• [EXERCISE DETAILS]:
Retype the records below from their first line through the line containing "Meer info over lidmaatschap", and include nothing else.

-- RECORDS FOR THIS EXERCISE follows --

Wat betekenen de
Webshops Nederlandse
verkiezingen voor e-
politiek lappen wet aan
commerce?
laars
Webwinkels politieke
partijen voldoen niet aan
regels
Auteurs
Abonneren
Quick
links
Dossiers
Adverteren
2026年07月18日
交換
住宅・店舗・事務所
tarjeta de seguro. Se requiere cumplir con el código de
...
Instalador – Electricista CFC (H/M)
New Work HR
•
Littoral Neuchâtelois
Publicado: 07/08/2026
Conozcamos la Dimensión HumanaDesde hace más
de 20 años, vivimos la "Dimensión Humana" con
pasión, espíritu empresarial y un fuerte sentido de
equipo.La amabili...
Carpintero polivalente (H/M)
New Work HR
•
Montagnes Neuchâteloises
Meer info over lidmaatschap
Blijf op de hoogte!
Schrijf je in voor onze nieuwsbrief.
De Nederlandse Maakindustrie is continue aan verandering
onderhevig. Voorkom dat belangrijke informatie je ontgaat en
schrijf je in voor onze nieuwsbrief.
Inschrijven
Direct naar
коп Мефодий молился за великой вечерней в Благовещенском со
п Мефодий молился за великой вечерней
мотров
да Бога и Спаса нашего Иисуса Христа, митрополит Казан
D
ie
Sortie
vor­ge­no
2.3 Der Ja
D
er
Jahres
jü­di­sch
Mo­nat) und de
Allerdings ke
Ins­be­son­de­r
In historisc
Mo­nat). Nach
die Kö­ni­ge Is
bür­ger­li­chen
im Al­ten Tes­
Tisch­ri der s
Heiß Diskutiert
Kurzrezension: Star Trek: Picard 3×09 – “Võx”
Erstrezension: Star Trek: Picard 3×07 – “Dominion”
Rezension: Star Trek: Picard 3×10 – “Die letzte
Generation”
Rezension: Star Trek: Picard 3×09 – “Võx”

-- RECORDS FOR THIS EXERCISE concluded --

• [OUTPUT OF THE TASK]:
Wat betekenen de
Webshops Nederlandse
verkiezingen voor e-
politiek lappen wet aan
commerce?
laars
Webwinkels politieke
partijen voldoen niet aan
regels
Auteurs
Abonneren
Quick
links
Dossiers
Adverteren
2026年07月18日
交換
住宅・店舗・事務所
tarjeta de seguro. Se requiere cumplir con el código de
...
Instalador – Electricista CFC (H/M)
New Work HR
•
Littoral Neuchâtelois
Publicado: 07/08/2026
Conozcamos la Dimensión HumanaDesde hace más
de 20 años, vivimos la "Dimensión Humana" con
pasión, espíritu empresarial y un fuerte sentido de
equipo.La amabili...
Carpintero polivalente (H/M)
New Work HR
•
Montagnes Neuchâteloises
Meer info over lidmaatschap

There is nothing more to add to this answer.